Logically, this always made sense to me, but I had never put my ego aside long enough to let it actually happen. And let me tell you, now that I have, I am never going back. This feels like an act of self love that is so very long overdue. I wish I could bottle this feeling up and give it to my 20-year-old self, or at least all the 20-year-old girls out there right now. But then again, maybe this is just something we have to experience for ourselves in order for it to really stick. We have to let our hearts/brains/evolutionary instincts go all haywire in the face of a “cool” guy who is currently talking to 17 other girls. We have to lose who we are while we contort ourselves into our idea of his perfect girl, only for him to leave us on read. We have to go through these grueling mental gymnastics long enough that we eventually tire ourselves out, to then come to the life-altering realization that the best and only course of action is to just be our amazingly cool selves and only make time for men who see that, honor it, and do everything they can to keep up. RANT OVER. I AM FREE! (FROM MYSELF!) AND STILL SINGLE BUT WHATEVER LOL.
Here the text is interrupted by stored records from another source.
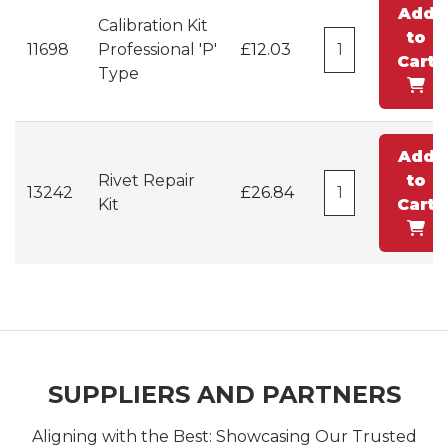
Add
Calibration Kit
to
11698
Professional 'P'
£12.03
Cart
Type
Add
Rivet Repair
to
13242
£26.84
Kit
Cart
SUPPLIERS AND PARTNERS
Aligning with the Best: Showcasing Our Trusted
A horrific little P.S. to this story:

I ran into my friends [redacted] and [redacted] who are similarly into creepy stuff like me, so, naturally, I was excited to tell them about how I was *this close* to falling in love with, and ultimately marrying, a funeral director. OK, ha, not that close. Anyway. I was like, “Oh you guys, I went on a date with a funer—” and before I could get another word out, [redacted] stopped me and was like, “WAS HE TALL? DOES HE HAVE A MUSTACHE? IS HIS NAME [REDACTED] AND DID YOU SLEEP WITH HIM?!” Turns out, they have a friend who went on a date with him and slept with him. He failed to mention to her that he had a kid and also failed to mention that he gave her an STD. Bullet, dodged. And this is why they call it the smallest big city in the world, folks. Eeek!